As Leader of the Opposition you only have a couple of choices, depending on what you inherit. You can either sit on your backside, making vague promises of future policy, whilst the incumbents make a sorry mess of things. Or you can take your party and shake it till it screams in an attempt to say, ‘Hey, we’re not the same party as last time. Honest.’
But the more successful do a bit of both. First shake it up, and then sit and wait. Blair had his Clause 4 purging and inexorable move to the center. Cameron had his famous detox: nasty party to huskie-hugging. And then Blair sat and watched Major drown in sleaze and bastards (John’s words, not mine). Cameron watched Brown throw things.
The idea being that your victory is seen as an inevitability, and everyone loves to support a winner, thereby increasing the inevitability. (It must be added here that Cameron/Osborne ballsed it up when it was theirs for the taking, being more than a bit complacent allowing for the unnecessary TV debates and that very strange phenomena: Clegg-mania (hindsight does make us cringe)).

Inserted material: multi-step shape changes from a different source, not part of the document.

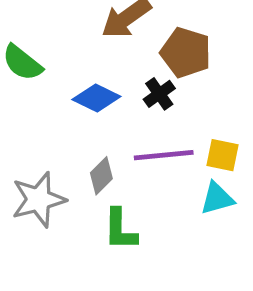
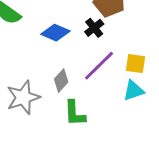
purple line: (164, 155) -> (99, 66), turned -36

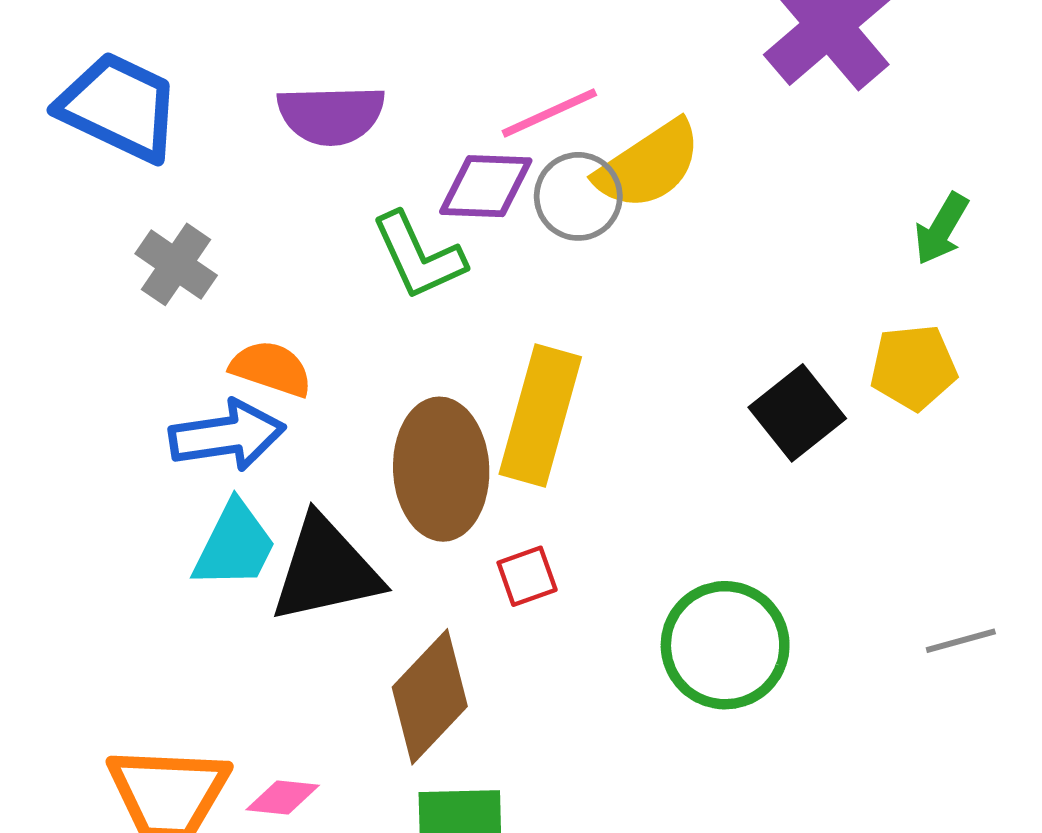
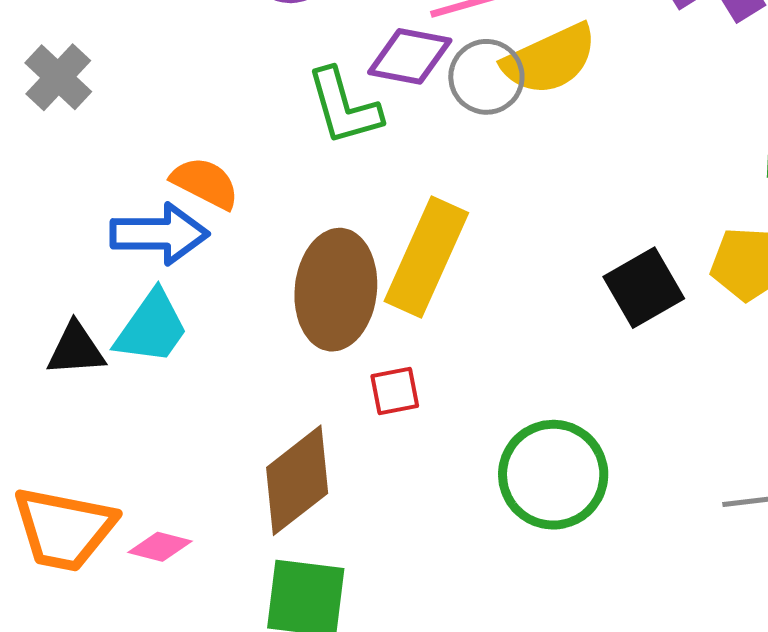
gray cross: (176, 264) -> (58, 77), moved
black triangle: (326, 570) -> (76, 349), moved, size x0.6

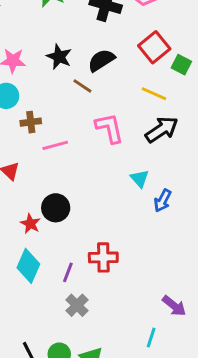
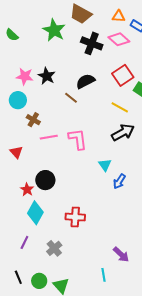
black star: (59, 57) -> (47, 76), moved
brown cross: (31, 122) -> (33, 120), turned 32
pink L-shape: (109, 128) -> (78, 139), moved
cyan diamond: (28, 266) -> (35, 213), moved
purple line: (68, 272) -> (24, 242), moved
cyan line: (151, 338) -> (103, 275), turned -32

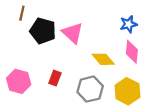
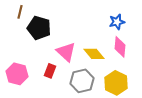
pink triangle: (73, 33) -> (66, 52), moved

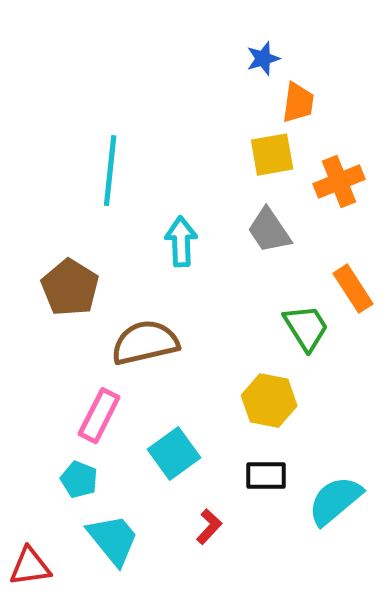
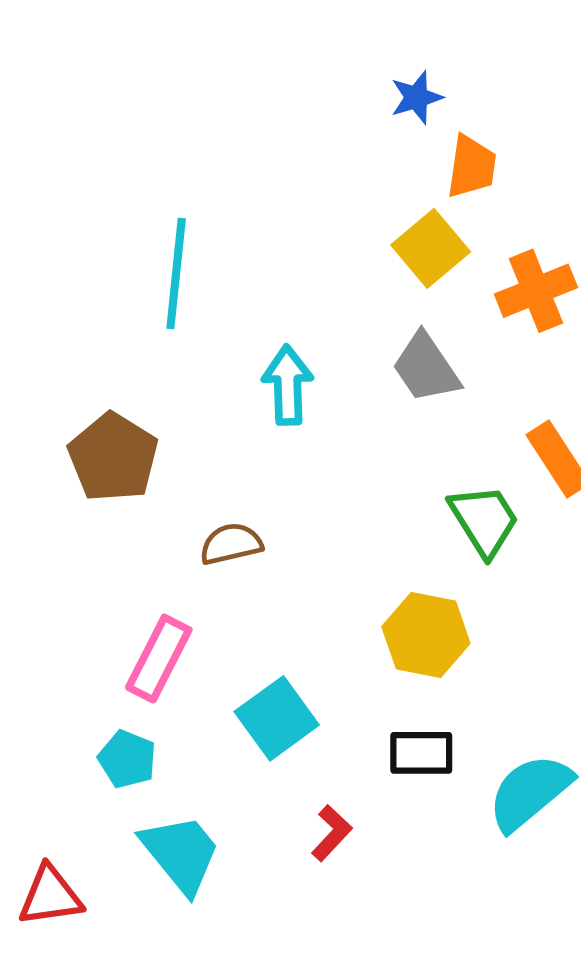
yellow square: (272, 155) -> (431, 248), turned -30
brown semicircle: (145, 343) -> (231, 544), size x0.6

However, the blueprint is there if you want it. Though there is a rather large snag. You need your party to be malleable enough to make it work. And for malleable read desperate – it really does help if you’ve gone through a few leaders and been tanked at a couple of elections. Blair had Foot, Kinnock and the unlucky Smith; Cameron had the three amigos of Hague, IDS and Howard.
Immediately post-defeat after a period in office is a terrible time to try and get back into power as a new leader. And usually the party chooses a terrible new leader to try and get back into power. Escaping all logic they decide that the real reason the electorate, most of whom are arranged across the middle, threw them out was that they weren’t left-wing/right-wing enough. Impeccable thinking. This lurch to the left or right usually continues until a few more pastings, then they traipse back to the middle, all malleable/desperate.
Which brings us to Ed Miliband and the quandary facing the Labour party. Ed seems to have taken the sit on your backside approach, and the Coalition is doing its best to bugger things up. But still no one wants to vote Labour. So what to do? Is there anything worth shaking up, or is just Ed?
There seem to be two opinions worth having on Ed. One is that he was the wrong child at the wrong time. Or conversely, he was the right child at the right time. The first believes that Ed was a lurch to the left (not that there’s much evidence of this, more a lurch to a whole lot of nothing at all) and his brother, David, would have kept the party in the middle, ready to bounce back.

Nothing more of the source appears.